Tucson-based Neuro-ID uses technology developed at the University of Arizona to read users’ “digital body language.”




A startup founded to commercialize online fraud-fighting technology developed at the University of Arizona raised $35 million in its second round of venture-capital funding.

The investment in Tucson-based Neuro-ID was led by Canapi Ventures, a Washington, D.C., investment firm specializing in financial-tech companies, with previous investors Fin VC and TTV Capital also participating.

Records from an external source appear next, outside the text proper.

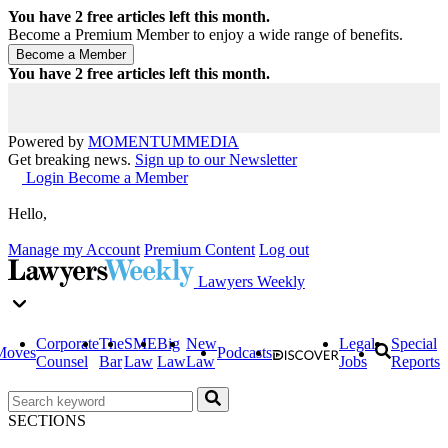
You have
2
free articles left this month.
Become a Premium Member to enjoy a wide range of benefits.
You have
2
free articles left this month.
Powered by
MOMENTUM
MEDIA
Get breaking news.
Sign up to our Newsletter
Login
Become a Member
Hello,
Manage my Account
Premium Content
Log out
Lawyers Weekly
Corporate
The
SME
Big
New
Legal
Special
Moves
Podcasts
Counsel
Bar
Law
Law
Law
Jobs
Reports
SECTIONS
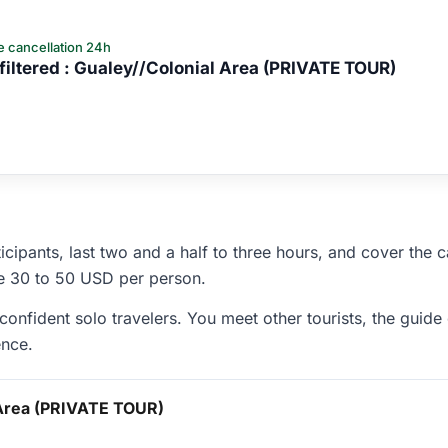
e cancellation 24h
iltered : Gualey//Colonial Area (PRIVATE TOUR)
icipants, last two and a half to three hours, and cover the 
re 30 to 50 USD per person.
onfident solo travelers. You meet other tourists, the guide
ence.
 Area (PRIVATE TOUR)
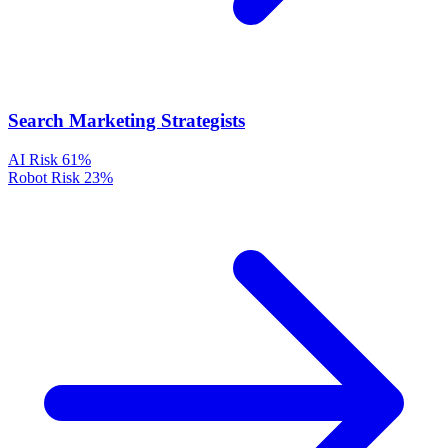
Search Marketing Strategists
AI Risk
61%
Robot Risk
23%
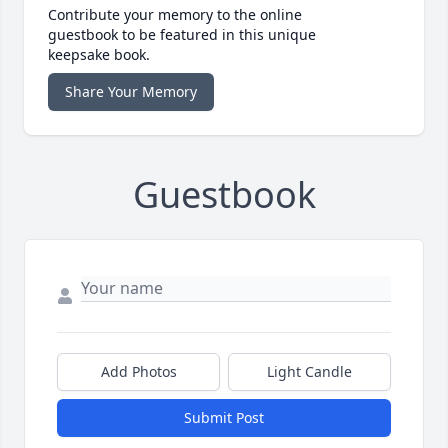
Contribute your memory to the online
guestbook to be featured in this unique
keepsake book.
Share Your Memory
Guestbook
Add Photos
Light Candle
Submit Post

Neuro-ID was founded in 2014 based on research by co-founders Joseph Valacich, professor of management information systems at the UA Eller College of Management, and his former Ph.D. student, Jeff Jenkins, now an associate professor of information systems at Brigham Young University.

Neuro-ID’s analytics technology tracks and interprets customers’ “digital body language” — online behavior such as how they type or click through a form — to boost legitimate transactions while spotting and isolating costly fraud in real time.

The company’s customers include Intuit, Square, Affirm, OppFi and Elephant Insurance.

The latest funding builds on a $7 million funding round in December and follows an active year which saw the company grow clients and revenue fourfold, Neuro-ID said.

Valacich said that after years of research it is gratifying to see the company’s technology being adopted by industry leaders and backed by major players.